Dalam paparannya, Victor Coenen menjelaskan bahwa pembangunan sea wall menjadi kebutuhan bagi Indonesia, khususnya daerah pesisir yang mengalami penurunan tanah hingga 5–15 cm per tahun. Namun, ia menekankan bahwa solusi tidak boleh hanya dilihat dari sisi teknis, melainkan harus mempertimbangkan konteks sosial, ekonomi, dan ekologis.

“Sebuah sea wall dapat dibangun dalam beberapa tahun, tetapi dampaknya akan dirasakan selama puluhan tahun. Karena itu, setiap desain harus memastikan manfaatnya lebih besar daripada dampaknya,” ungkap Victor.

Ia juga menyoroti berbagai inovasi sea wall dari berbagai negara, termasuk Belanda, Jepang, dan Indonesia, di mana tanggul laut tersebut tidak hanya berfungsi sebagai penghalang air, tetapi juga ruang publik, kawasan ekonomi, dan bahkan ikon kota.

“Jika sebuah sea wall mampu menarik orang untuk datang, beraktivitas, dan berinteraksi, maka itu adalah inovasi,” tambahnya.

Selain pendekatan struktural, Victor juga memperkenalkan konsep “soft” dan “hybrid solutions” — perpaduan antara teknologi dan alam, seperti pemanfaatan mangrove dan sand motor, untuk membantu memulihkan garis pantai secara alami.

Ciri Khas Pembelajaran PUtech

Public Lecture atau Kuliah Umum ini menjadi salah satu implementasi nyata dari model pembelajaran khas PUtech — 70% praktik dan 30% teori.

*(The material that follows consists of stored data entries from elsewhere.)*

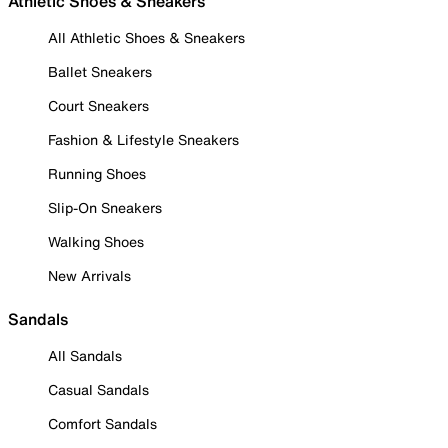
Athletic Shoes & Sneakers
All Athletic Shoes & Sneakers
Ballet Sneakers
Court Sneakers
Fashion & Lifestyle Sneakers
Running Shoes
Slip-On Sneakers
Walking Shoes
New Arrivals
Sandals
All Sandals
Casual Sandals
Comfort Sandals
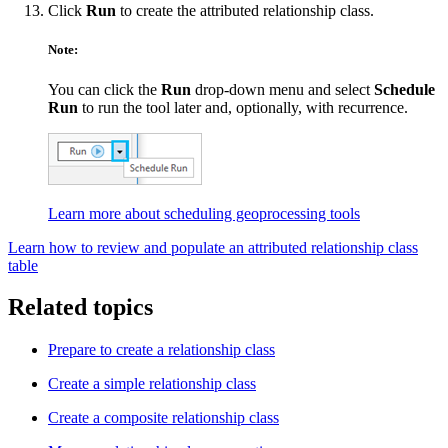
Click
Run
to create the attributed relationship class.
Note:
You can click the
Run
drop-down menu and select
Schedule
Run
to run the tool later and, optionally, with recurrence.
Learn more about scheduling geoprocessing tools
Learn how to review and populate an attributed relationship class
table
Related topics
Prepare to create a relationship class
Create a simple relationship class
Create a composite relationship class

Melalui kegiatan seperti PUtech Lecturia, mahasiswa tidak hanya menerima materi teoritis, tetapi juga belajar langsung dari praktisi untuk memahami bagaimana pengalaman mereka di lapangan sehingga mahasiswa diharapkan mampu memperluas wawasan serta beradaptasi dengan tantangan global.